Adaptation in Visual Culture by Julie Grossman & R. Barton Palmer

Adaptation in Visual Culture by Julie Grossman & R. Barton Palmer

Author:Julie Grossman & R. Barton Palmer
Language: eng
Format: epub
Publisher: Springer International Publishing, Cham


Style and Aesthetics: Dickensian, Art, and Theatre

Excepting the innovative credit sequence, first impressions of Dickensian’s visual design might belie the program’s differences from previous Dickens adaptations. The impressive set adheres closely to popular conceptions of “Dickensian London.” Dickens exhibited an abiding fascination for the capital, and his images of London were of central importance to Victorian literary and visual culture: indeed, “mid-nineteenth-century London acquired its breadth, depth, and density as a fictional space almost entirely through the work of Charles Dickens” (Bodenheimer 142). Dickensian recreates the writer’s fictional microcosm in its scale, complexity and comprehensiveness, comprising one hundred and twenty metres of genuinely cobbled streets, seven back alleys, and twenty seven two-storey buildings, including a fully functioning inn and nine working shops. The level of detail more than fulfills that expected of period dramas and adaptations. But a second, closer look reveals that Dickensian moves far beyond convention in terms of style and aesthetics.
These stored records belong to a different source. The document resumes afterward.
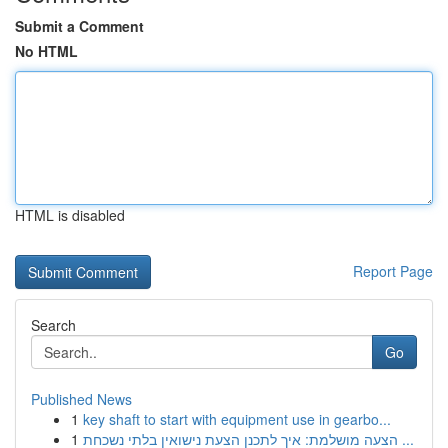
Submit a Comment
No HTML
HTML is disabled
Report Page
Search
Go
Published News
1
key shaft to start with equipment use in gearbo...
1
הצעה מושלמת: איך לתכנן הצעת נישואין בלתי נשכחת ...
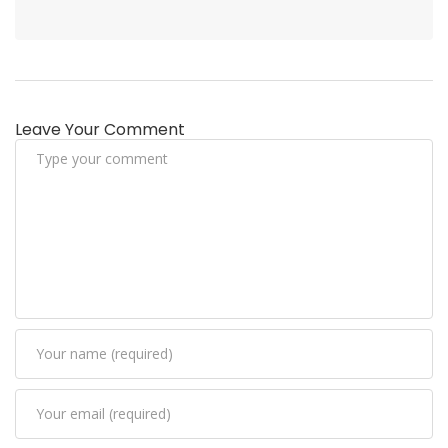
Leave Your Comment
Toru Sasaki reiterates the oft-noted affinity between Dickens’ stories and the screen, citing “the plastically visible characters, melodrama, montage [and] orchestration of sensuous details” (67), all of which apply to Dickensian. Even more pertinently here, Kleinecke-Bates, on the release of the BBC’s innovative Bleak House (2005), observed a “move away from familiar visual vocabulary and realism, and towards an appreciation of style” (117). Whilst Dickensian (like Bleak House) remains broadly realist, it attains an extraordinary level of visual density and stylistic flair. From the first episode the program’s contemporary flexi-narrative is enhanced by bold stylistic choices, which reflect the serial’s narrative, thematic, and tonal contrasts. Sharp cuts from extreme close-ups to long shots to aerial shots offer an ever-changing perspective, and marked contrasts in pace shape each episode. No shot feels still; even when characters are not moving, the camera is. The tone of the serial is similarly changeable in an instant, as indicated in the opening scene: a somber funeral procession passes through the streets, watched by quiet onlookers; Mrs. Gamp, observing, calls out a greeting to Marley, who stands on his doorstep: “Morning Mr. Marley.” “Good day, Mrs. Gamp,” replies Marley, at which Mrs. Gamp chuckles wryly, with a nodding gesture to the passing coffin, “Not for ‘im it ain’t”.
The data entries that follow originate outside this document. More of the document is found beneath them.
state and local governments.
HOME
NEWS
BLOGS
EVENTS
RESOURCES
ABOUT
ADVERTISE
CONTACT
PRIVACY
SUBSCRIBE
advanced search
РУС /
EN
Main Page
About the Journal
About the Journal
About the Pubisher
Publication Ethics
The series employed a number of writers and directors, and close observation reveals discernible changes of style between episodes, such as the greater use of hand-held cameras in episode six, marking a crucial point in the narrative: the arrest and interrogation of Bob Cratchit. In Cratchit’s interview, an increased number of close-ups from odd angles and visible refocusing express his disorientated anxiety—a much more personally expressive mode than previously employed. Attention is thus drawn to the camera’s perspective, and consequently we might appreciate, in a later scene between Compeyson and Amelia Havisham, the constantly moving, sustained mid-shot camerawork which, like Compeyson, appears smooth and reliable, but feels restless and inconstant. Thus we are encouraged to look again, more closely: to attend to the details, noting not only what we see, but also how we see it, in a clear echo of the preoccupations of Victorian visual culture noted above.